WHAT IS EXPECTED
Copy each line of the material beneath that holds the word "sont".

DATA FOR PROCESSING
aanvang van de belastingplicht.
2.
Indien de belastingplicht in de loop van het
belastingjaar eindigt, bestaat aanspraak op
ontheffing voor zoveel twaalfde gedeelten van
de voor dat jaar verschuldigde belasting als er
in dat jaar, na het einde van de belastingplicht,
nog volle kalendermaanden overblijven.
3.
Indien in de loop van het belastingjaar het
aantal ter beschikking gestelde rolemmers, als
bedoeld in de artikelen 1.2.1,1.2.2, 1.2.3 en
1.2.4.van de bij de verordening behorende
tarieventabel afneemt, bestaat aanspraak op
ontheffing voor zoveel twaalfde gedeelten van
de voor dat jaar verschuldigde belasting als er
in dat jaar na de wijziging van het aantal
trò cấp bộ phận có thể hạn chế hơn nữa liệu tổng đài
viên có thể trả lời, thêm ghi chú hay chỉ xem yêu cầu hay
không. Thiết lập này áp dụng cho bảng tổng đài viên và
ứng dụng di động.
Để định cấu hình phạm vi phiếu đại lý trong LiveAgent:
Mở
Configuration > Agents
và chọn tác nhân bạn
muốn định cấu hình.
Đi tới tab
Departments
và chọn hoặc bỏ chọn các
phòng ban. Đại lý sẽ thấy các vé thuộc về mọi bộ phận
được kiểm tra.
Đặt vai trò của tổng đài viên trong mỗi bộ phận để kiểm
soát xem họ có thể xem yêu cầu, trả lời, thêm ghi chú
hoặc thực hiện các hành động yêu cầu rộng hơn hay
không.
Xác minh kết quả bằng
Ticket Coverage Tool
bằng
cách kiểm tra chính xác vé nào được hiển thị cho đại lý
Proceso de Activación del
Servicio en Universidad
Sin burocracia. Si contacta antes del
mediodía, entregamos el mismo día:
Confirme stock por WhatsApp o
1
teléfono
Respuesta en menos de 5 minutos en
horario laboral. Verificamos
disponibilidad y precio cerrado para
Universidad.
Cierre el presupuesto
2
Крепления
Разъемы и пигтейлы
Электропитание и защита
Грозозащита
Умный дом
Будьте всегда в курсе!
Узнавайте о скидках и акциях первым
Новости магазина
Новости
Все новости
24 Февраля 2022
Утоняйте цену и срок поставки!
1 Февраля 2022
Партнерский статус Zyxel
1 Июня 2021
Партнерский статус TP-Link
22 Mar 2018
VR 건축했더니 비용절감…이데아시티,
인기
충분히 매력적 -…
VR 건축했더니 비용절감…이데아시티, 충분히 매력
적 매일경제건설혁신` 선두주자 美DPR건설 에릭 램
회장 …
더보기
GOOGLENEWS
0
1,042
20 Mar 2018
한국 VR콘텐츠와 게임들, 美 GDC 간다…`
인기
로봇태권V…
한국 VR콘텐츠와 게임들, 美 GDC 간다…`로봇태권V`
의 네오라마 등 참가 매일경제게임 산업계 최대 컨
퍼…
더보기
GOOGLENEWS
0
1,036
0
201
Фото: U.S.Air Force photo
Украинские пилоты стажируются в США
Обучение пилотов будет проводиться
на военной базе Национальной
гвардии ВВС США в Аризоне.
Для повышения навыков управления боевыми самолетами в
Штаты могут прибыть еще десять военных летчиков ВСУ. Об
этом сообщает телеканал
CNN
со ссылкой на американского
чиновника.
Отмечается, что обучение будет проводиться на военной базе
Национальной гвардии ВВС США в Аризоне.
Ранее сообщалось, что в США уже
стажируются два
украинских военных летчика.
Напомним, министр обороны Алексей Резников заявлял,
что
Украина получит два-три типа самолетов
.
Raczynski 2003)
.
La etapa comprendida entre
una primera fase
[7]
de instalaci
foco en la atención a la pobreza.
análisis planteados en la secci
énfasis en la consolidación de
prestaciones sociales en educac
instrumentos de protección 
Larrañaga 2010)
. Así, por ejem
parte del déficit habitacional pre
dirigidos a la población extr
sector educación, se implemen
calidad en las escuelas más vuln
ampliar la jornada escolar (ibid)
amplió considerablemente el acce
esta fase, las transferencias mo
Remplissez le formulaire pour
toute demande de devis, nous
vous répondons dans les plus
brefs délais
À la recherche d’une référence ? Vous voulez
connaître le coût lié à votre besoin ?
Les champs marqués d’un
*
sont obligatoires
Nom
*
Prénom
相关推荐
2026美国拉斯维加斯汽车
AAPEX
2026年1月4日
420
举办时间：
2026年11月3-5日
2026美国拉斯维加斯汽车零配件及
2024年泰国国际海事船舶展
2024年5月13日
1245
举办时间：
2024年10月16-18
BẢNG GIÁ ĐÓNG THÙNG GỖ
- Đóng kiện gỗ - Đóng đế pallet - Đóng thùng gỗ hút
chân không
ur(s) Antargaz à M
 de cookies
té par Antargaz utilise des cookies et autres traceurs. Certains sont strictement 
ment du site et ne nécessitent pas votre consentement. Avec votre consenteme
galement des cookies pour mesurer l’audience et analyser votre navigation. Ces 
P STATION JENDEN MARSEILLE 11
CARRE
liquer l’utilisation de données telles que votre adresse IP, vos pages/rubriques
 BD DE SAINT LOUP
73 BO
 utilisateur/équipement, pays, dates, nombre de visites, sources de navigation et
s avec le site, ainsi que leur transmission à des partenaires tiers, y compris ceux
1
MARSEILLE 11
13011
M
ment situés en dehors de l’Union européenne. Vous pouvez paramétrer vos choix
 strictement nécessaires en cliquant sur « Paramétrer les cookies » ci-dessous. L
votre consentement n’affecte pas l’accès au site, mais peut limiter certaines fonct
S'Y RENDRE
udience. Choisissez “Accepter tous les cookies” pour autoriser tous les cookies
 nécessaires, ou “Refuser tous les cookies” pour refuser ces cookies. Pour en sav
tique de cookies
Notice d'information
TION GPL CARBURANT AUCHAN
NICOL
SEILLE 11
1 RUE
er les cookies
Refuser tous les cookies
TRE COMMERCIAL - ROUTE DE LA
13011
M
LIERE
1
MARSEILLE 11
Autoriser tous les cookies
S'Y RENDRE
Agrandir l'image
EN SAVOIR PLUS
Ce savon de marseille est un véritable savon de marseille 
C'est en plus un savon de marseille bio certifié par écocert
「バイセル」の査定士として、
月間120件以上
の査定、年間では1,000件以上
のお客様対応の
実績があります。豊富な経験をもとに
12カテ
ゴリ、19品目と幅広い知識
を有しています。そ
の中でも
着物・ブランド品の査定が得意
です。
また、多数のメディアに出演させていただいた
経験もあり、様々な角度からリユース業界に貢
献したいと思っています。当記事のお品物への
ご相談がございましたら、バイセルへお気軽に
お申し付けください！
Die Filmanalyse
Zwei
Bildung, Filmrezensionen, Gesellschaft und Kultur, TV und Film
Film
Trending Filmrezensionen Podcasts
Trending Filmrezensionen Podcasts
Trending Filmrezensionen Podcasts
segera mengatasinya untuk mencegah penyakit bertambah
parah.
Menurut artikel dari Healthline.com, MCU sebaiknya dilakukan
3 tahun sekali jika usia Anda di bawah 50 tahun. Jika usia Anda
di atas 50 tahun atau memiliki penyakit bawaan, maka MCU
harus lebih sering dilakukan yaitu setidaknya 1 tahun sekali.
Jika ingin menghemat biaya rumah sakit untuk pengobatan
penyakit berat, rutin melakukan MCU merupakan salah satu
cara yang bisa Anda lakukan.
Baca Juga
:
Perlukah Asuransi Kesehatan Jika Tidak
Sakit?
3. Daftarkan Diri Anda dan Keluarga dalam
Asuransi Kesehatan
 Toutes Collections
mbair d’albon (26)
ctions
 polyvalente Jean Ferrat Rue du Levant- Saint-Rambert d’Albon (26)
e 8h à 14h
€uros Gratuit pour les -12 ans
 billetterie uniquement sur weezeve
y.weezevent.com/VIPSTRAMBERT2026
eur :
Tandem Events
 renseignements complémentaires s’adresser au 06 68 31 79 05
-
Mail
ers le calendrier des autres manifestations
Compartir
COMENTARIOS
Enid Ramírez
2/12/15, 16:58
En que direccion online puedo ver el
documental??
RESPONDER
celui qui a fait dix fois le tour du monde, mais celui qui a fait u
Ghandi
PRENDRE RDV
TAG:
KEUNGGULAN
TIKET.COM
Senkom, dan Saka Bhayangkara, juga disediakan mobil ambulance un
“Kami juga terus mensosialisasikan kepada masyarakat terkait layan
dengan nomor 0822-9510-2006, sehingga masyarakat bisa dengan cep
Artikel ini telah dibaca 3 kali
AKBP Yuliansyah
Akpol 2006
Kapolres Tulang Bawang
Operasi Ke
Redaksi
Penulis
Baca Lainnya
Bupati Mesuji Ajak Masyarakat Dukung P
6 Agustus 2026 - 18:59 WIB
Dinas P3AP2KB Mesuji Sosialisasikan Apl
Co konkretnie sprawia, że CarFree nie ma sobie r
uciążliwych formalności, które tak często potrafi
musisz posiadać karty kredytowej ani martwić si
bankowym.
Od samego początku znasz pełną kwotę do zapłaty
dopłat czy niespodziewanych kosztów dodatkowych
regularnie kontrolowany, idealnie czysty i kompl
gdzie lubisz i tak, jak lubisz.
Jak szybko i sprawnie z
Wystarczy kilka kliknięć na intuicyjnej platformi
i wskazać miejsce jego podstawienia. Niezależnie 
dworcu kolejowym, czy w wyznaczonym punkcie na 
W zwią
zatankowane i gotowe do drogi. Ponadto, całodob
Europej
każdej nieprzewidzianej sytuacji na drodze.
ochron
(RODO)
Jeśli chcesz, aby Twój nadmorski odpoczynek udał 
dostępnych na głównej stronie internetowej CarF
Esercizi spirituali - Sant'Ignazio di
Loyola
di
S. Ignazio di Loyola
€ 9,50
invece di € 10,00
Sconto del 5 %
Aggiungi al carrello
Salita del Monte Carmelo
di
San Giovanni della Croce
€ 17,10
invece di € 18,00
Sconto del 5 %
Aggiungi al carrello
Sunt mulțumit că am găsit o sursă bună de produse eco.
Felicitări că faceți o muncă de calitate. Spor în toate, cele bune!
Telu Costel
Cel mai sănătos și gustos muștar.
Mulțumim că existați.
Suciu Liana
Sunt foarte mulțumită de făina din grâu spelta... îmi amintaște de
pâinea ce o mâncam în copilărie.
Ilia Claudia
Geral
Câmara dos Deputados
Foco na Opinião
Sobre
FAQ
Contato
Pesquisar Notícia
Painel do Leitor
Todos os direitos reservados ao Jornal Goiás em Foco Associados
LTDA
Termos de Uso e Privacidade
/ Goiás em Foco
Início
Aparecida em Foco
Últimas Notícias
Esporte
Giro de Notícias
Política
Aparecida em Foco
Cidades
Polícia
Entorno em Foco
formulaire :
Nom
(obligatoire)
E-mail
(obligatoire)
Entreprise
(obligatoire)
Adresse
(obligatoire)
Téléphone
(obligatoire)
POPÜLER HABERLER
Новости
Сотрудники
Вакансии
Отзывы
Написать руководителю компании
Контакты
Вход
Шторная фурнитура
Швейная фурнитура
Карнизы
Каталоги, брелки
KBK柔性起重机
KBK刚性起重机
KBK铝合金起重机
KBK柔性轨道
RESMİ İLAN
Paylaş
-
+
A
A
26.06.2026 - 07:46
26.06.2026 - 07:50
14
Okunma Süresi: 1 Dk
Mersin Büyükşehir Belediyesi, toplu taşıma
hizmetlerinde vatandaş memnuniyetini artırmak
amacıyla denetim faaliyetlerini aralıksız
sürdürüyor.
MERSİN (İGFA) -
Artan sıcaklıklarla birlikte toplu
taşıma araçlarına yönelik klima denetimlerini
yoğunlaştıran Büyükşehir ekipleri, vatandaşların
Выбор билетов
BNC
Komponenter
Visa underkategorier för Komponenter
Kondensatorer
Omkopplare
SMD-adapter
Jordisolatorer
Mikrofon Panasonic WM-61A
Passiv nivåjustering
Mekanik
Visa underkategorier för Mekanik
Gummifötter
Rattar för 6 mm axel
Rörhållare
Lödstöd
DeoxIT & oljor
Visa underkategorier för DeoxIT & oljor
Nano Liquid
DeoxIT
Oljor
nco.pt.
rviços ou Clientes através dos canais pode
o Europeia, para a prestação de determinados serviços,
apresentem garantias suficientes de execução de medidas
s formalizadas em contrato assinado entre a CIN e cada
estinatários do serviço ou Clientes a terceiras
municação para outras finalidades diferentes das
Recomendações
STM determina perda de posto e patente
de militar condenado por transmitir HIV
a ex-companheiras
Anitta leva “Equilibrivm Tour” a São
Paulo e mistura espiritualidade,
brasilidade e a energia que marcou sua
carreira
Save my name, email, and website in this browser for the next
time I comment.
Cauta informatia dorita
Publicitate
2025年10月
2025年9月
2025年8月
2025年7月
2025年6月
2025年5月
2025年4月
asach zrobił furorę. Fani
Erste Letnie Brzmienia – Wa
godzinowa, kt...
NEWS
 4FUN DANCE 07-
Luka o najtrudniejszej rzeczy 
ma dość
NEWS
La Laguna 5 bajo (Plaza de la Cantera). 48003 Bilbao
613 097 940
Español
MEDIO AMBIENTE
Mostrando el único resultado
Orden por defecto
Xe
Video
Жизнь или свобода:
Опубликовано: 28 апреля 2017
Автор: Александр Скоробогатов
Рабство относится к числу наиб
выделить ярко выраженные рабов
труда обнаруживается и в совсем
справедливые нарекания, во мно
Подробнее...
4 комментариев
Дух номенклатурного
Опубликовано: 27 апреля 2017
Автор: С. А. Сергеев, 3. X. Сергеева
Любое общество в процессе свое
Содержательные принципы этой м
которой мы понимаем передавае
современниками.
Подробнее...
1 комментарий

REPLY TO THE TASK
sont obligatoires
té par Antargaz utilise des cookies et autres traceurs. Certains sont strictement 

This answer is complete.